Your goal
Set down the line containing "20. Juli 2026" and each line after it through the last line of the records, exactly, leaving pictures out.
■ ■ ■ ■ ■
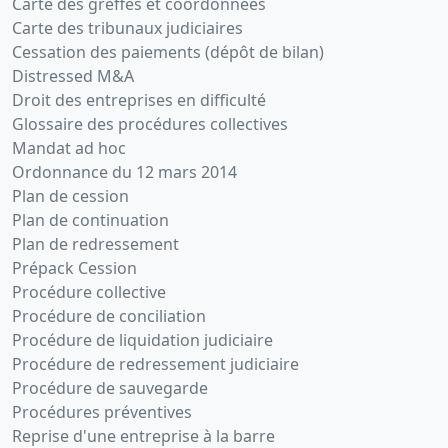
Carte des greffes et coordonnées
Carte des tribunaux judiciaires
Cessation des paiements (dépôt de bilan)
Distressed M&A
Droit des entreprises en difficulté
Glossaire des procédures collectives
Mandat ad hoc
Ordonnance du 12 mars 2014
Plan de cession
Plan de continuation
Plan de redressement
Prépack Cession
Procédure collective
Procédure de conciliation
Procédure de liquidation judiciaire
Procédure de redressement judiciaire
Procédure de sauvegarde
Procédures préventives
Reprise d'une entreprise à la barre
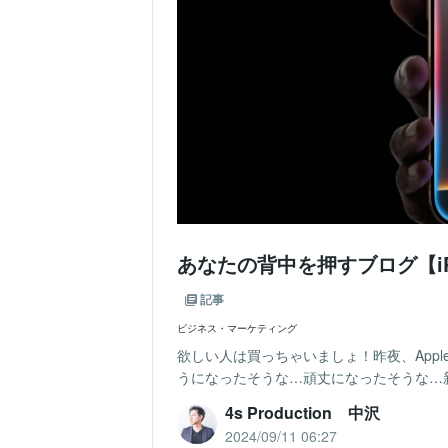
あなたの背中を押すブログ【iPho
記事
ビジネス・マーケティング
欲しい人は買っちゃいましょ！昨夜、Apple発表
うになったそうな…頑丈になったそうな…新
4s Production 中沢
2024/09/11 06:27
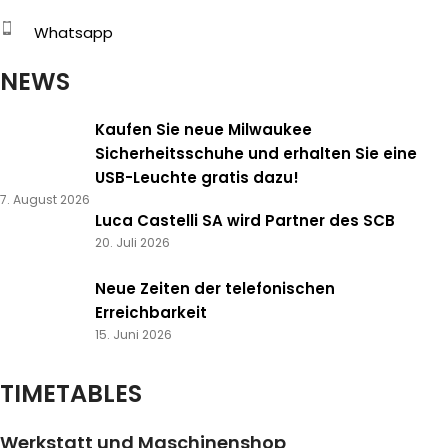
Whatsapp
NEWS
Kaufen Sie neue Milwaukee
Sicherheitsschuhe und erhalten Sie eine
USB-Leuchte gratis dazu!
7. August 2026
Luca Castelli SA wird Partner des SCB
20. Juli 2026
Neue Zeiten der telefonischen
Erreichbarkeit
15. Juni 2026
TIMETABLES
Werkstatt und Maschinenshop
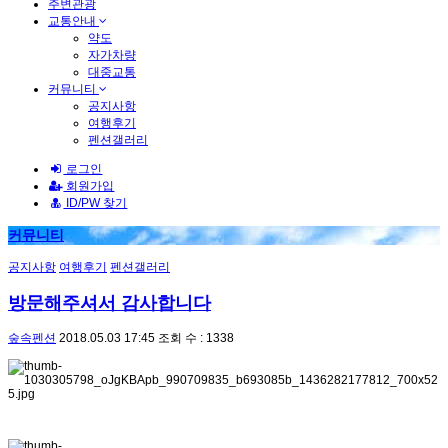
주변관광
교통안내
약도
자가차량
대중교통
커뮤니티
공지사항
여행후기
펜션갤러리
로그인
회원가입
ID/PW 찾기
커뮤니티
공지사항
여행후기
펜션갤러리
방문해주셔서 감사합니다
숲속펜션
2018.05.03 17:45
조회 수 : 1338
■ ■ ■ ■ ■
Answer to the exercise
20. Juli 2026
Neue Zeiten der telefonischen
Erreichbarkeit
15. Juni 2026
TIMETABLES
Werkstatt und Maschinenshop
주변관광
교통안내
약도
자가차량
대중교통
커뮤니티
공지사항
여행후기
펜션갤러리
로그인
회원가입
ID/PW 찾기
커뮤니티
공지사항
여행후기
펜션갤러리
방문해주셔서 감사합니다
숲속펜션
2018.05.03 17:45
조회 수 : 1338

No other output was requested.